- _PROBLEM REQUIREMENTS_
From the entries, copy each line that includes "dump".

--- START ---

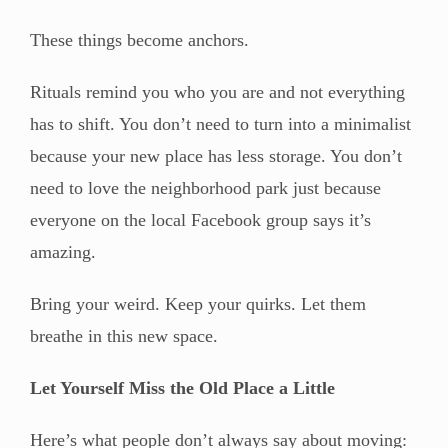
These things become anchors.
Rituals remind you who you are and not everything
has to shift. You don’t need to turn into a minimalist
because your new place has less storage. You don’t
need to love the neighborhood park just because
everyone on the local Facebook group says it’s
amazing.
Bring your weird. Keep your quirks. Let them
breathe in this new space.
Let Yourself Miss the Old Place a Little
Here’s what people don’t always say about moving:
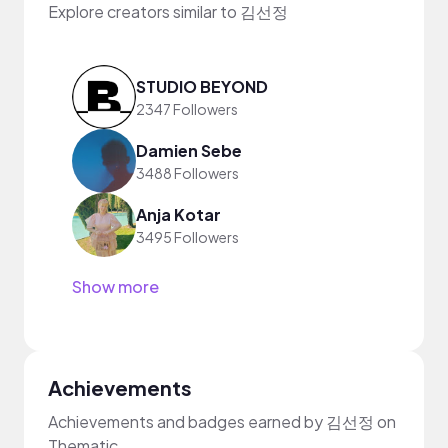
Explore creators similar to 김선정
STUDIO BEYOND
2347 Followers
Damien Sebe
3488 Followers
Anja Kotar
3495 Followers
Show more
Achievements
Achievements and badges earned by 김선정 on
Thematic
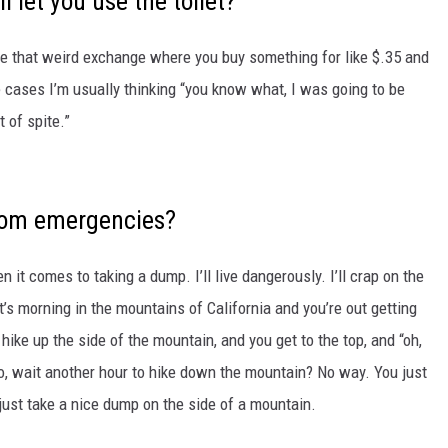
l let you use the toilet?
ave that weird exchange where you buy something for like $.35 and
e cases I’m usually thinking “you know what, I was going to be
 of spite.”
oom emergencies?
n it comes to taking a dump. I’ll live dangerously. I’ll crap on the
 it’s morning in the mountains of California and you’re out getting
hike up the side of the mountain, and you get to the top, and “oh,
do, wait another hour to hike down the mountain? No way. You just
d just take a nice dump on the side of a mountain.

--- END ---

- _RESPONSE AREA_
n it comes to taking a dump. I’ll live dangerously. I’ll crap on the
d just take a nice dump on the side of a mountain.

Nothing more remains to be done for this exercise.